On l’entendit : — Waï ! waï ! Il a un fusil, il va tirer ! — Le nuage noir s’envola ; quelques secondes après, la route était déserte, et le silence de la nuit régnait autour du cabaret isolé.

Baruch, assis dans la chambre, tenait sa tête à deux mains.

— Nous ne pouvons rester ici davantage, dit Chaike, ils nous tueraient.

Point de réponse.

— Je vais coucher les enfans, reprit la pauvre femme, — et elle s’étendit auprès d’eux.

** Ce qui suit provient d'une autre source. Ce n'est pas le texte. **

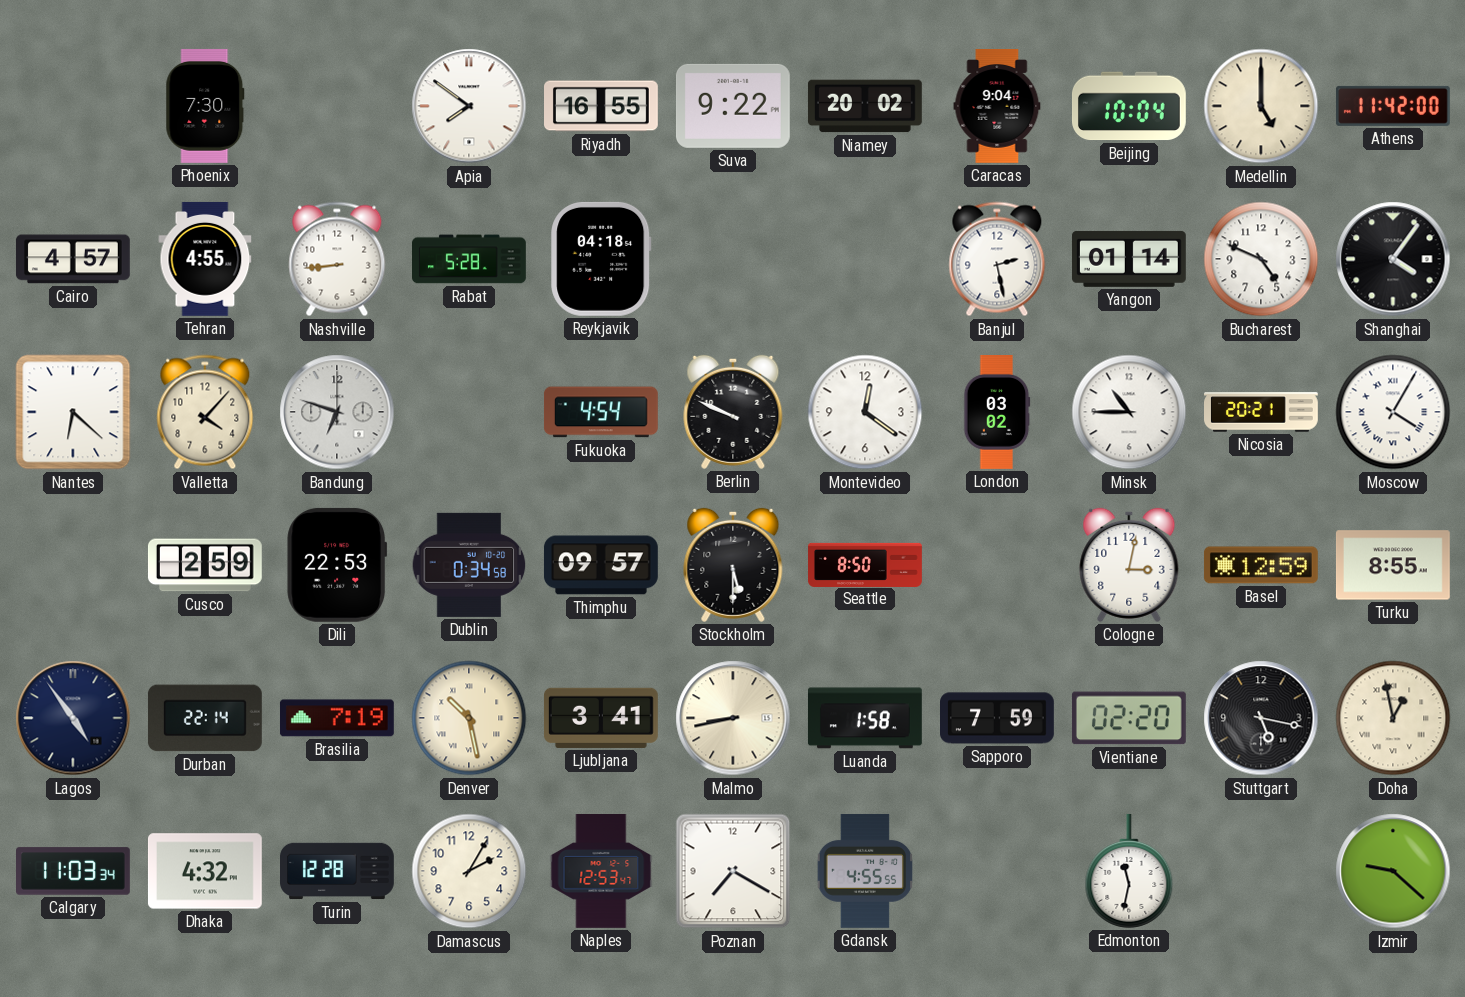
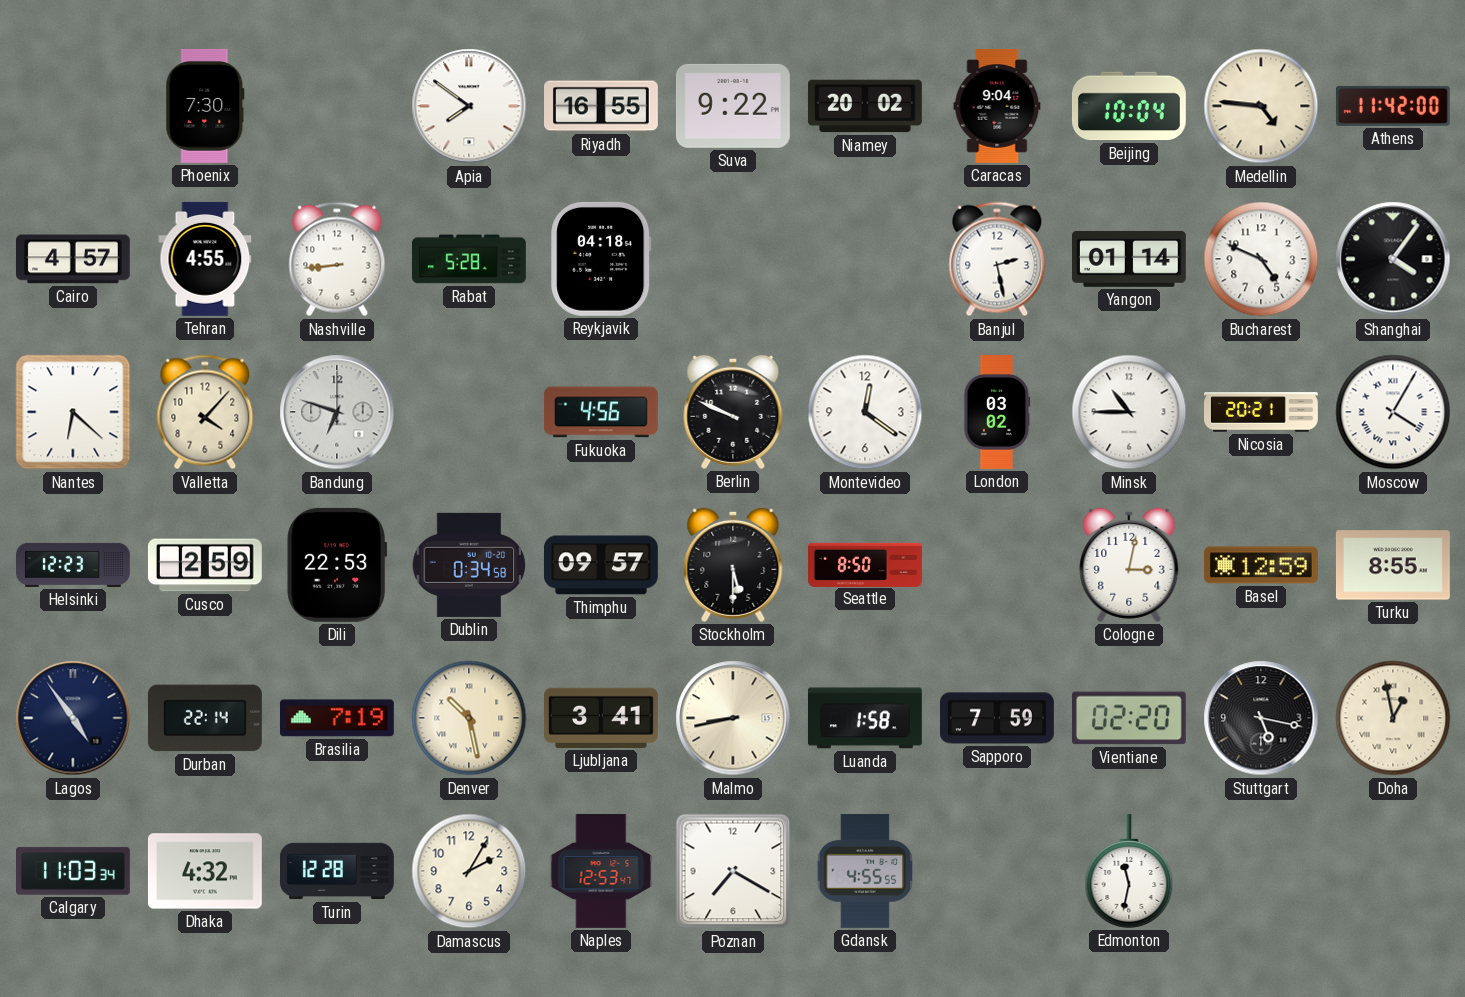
Medellin: 5:00 -> 4:46
Fukuoka: 4:54 -> 4:56
Helsinki: none -> 12:23
Izmir: 9:22 -> none
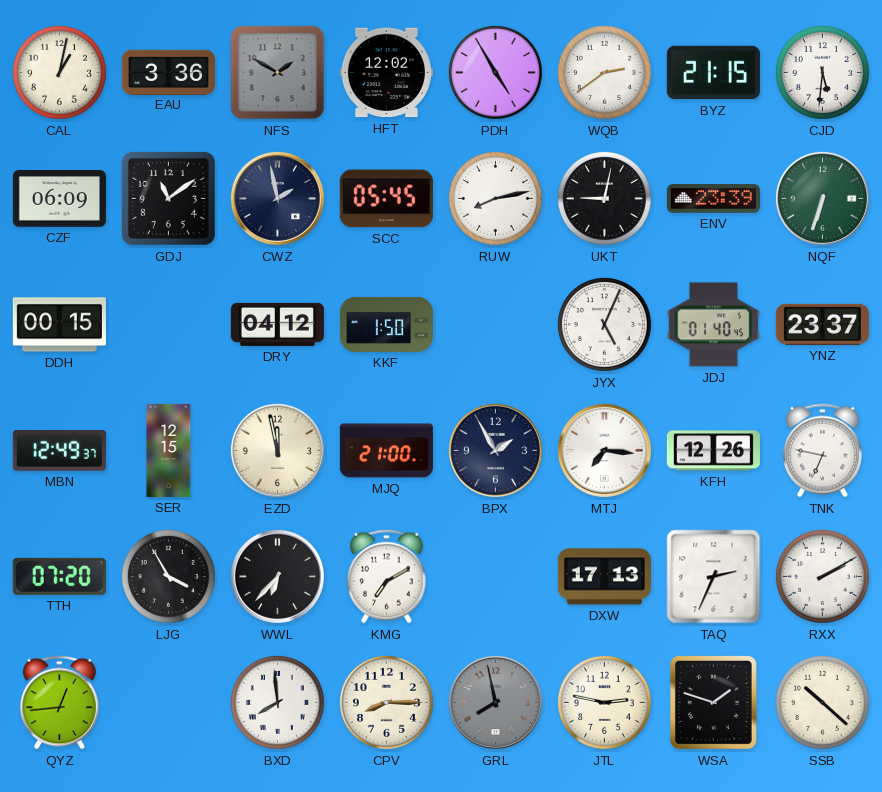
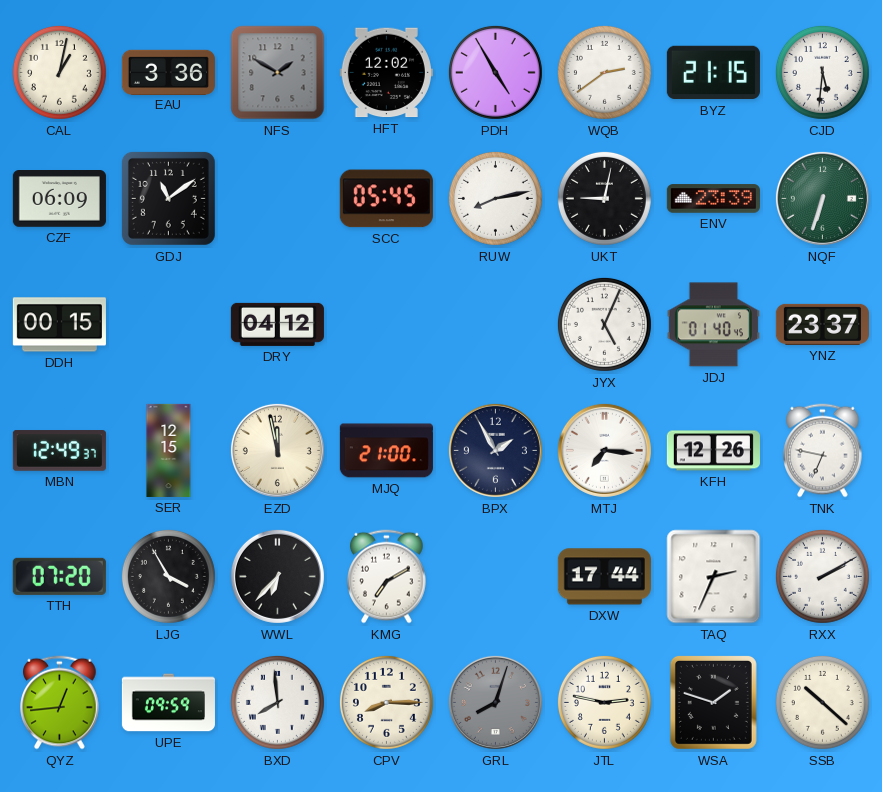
CWZ: 1:58 -> none
KKF: 1:50 -> none
DXW: 17:13 -> 17:44
UPE: none -> 09:59
GRL: 7:58 -> 8:03
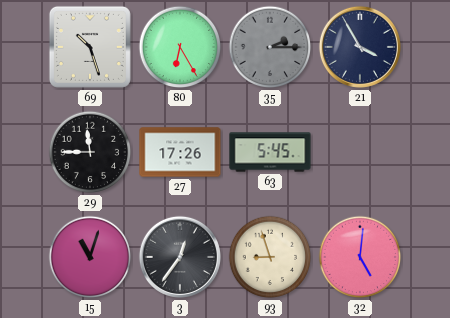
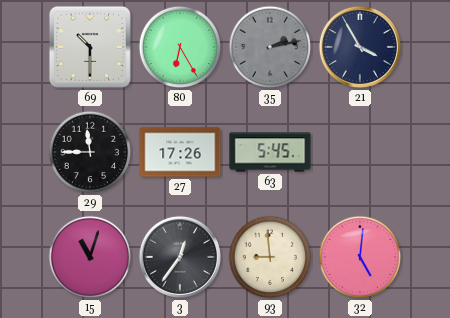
69: 10:27 -> 10:30
35: 2:15 -> 2:13
93: 8:57 -> 8:59
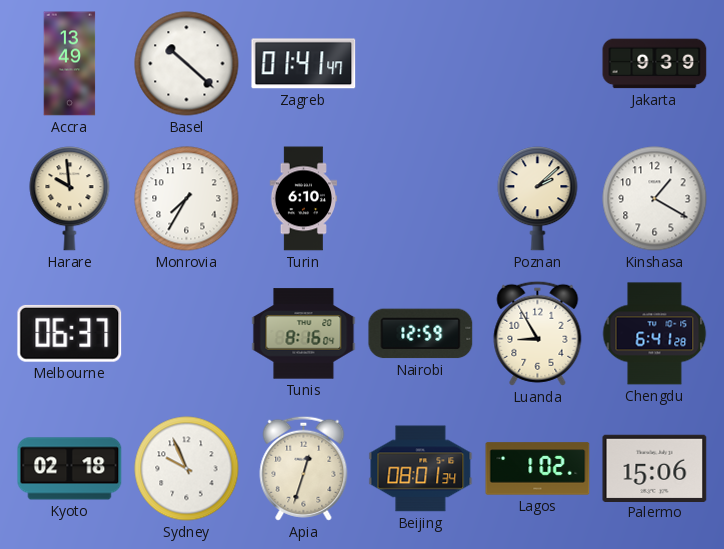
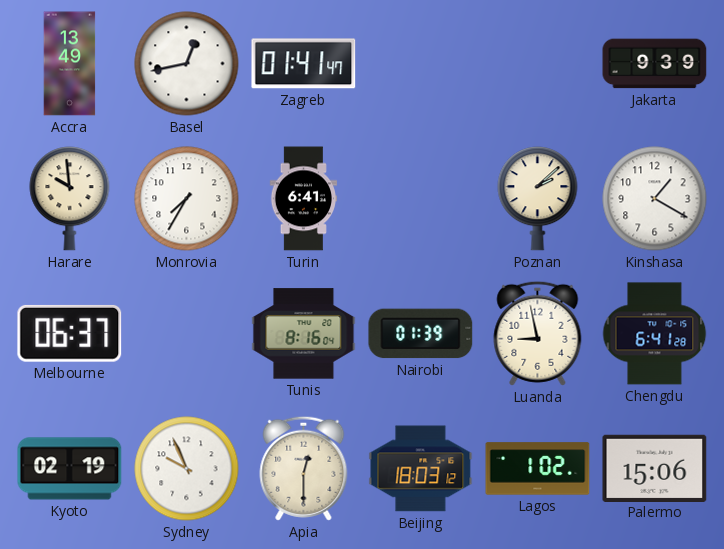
Basel: 10:22 -> 12:43
Turin: 6:10 -> 6:41
Nairobi: 12:59 -> 01:39
Luanda: 8:55 -> 8:58
Kyoto: 02:18 -> 02:19
Apia: 12:33 -> 12:30
Beijing: 08:01 -> 18:03
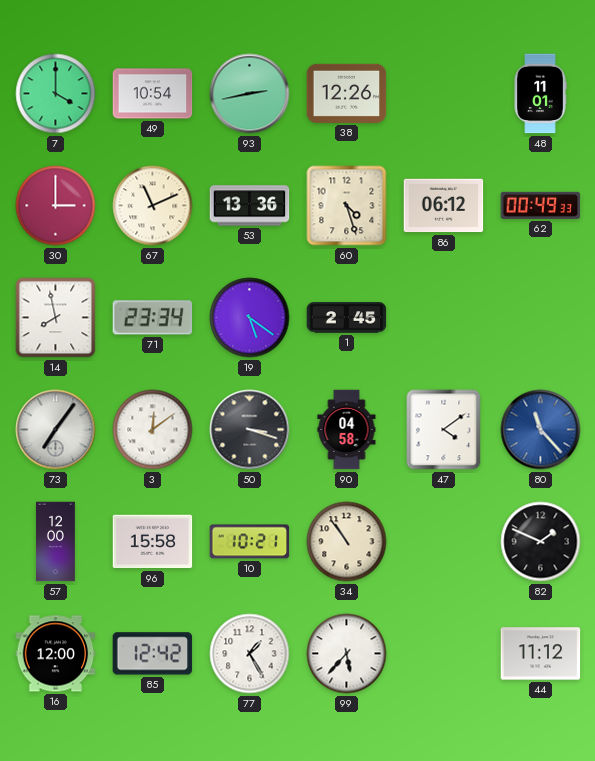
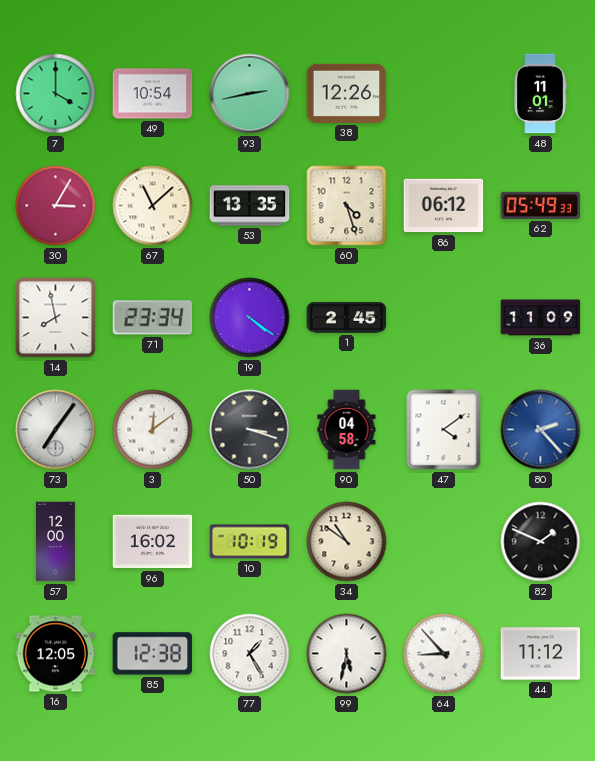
30: 3:00 -> 3:05
67: 11:11 -> 11:08
53: 13:36 -> 13:35
62: 00:49 -> 05:49
19: 5:21 -> 4:21
36: none -> 11:09
80: 11:23 -> 2:23
96: 15:58 -> 16:02
10: 10:21 -> 10:19
34: 10:54 -> 10:51
16: 12:00 -> 12:05
85: 12:42 -> 12:38
99: 5:37 -> 5:32
64: none -> 8:53
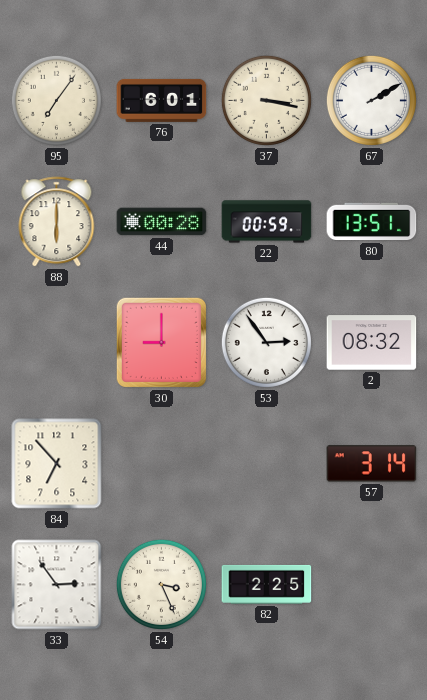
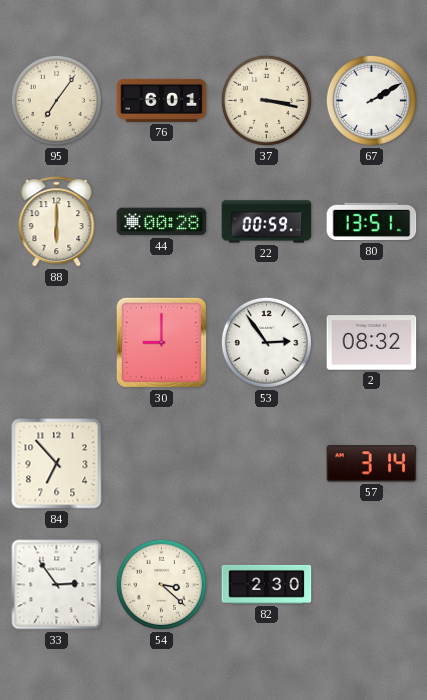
54: 3:26 -> 3:22
82: 2:25 -> 2:30
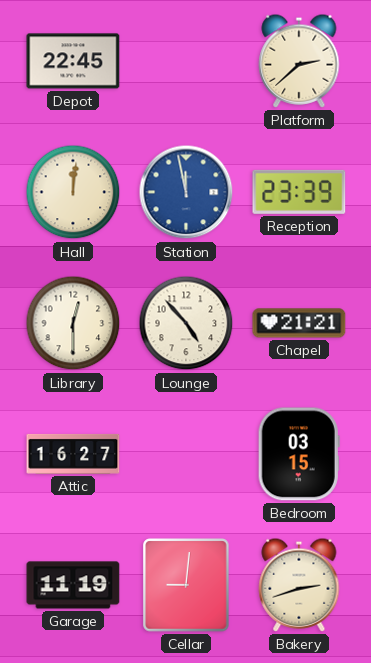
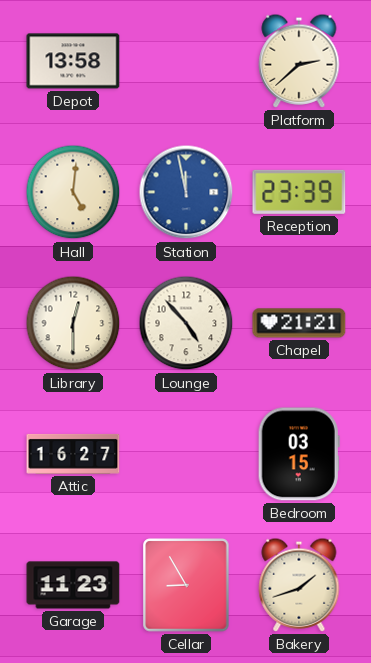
Depot: 22:45 -> 13:58
Hall: 12:01 -> 5:01
Garage: 11:19 -> 11:23
Cellar: 9:01 -> 8:55
Bakery: 2:42 -> 1:42
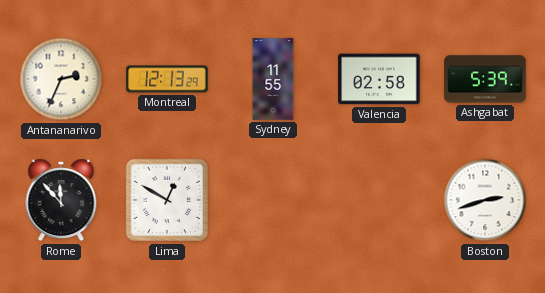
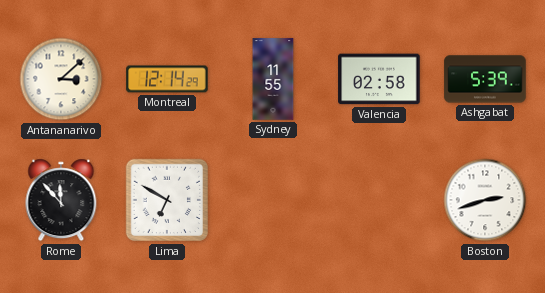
Antananarivo: 2:34 -> 3:08
Montreal: 12:13 -> 12:14
Lima: 12:50 -> 6:50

Vers minuit, elle s’éveilla, le petit Israël criait ; elle aperçut Baruch penché sur lui, ses larmes, qui tombaient goutte à goutte, avaient réveillé l’enfant. — Que fais-tu là ? demanda-t-elle avec angoisse.

— Rien, rien, endors-toi. — Il l’embrassa tendrement ; même le jour de ses noces, il ne l’avait pas embrassée ainsi.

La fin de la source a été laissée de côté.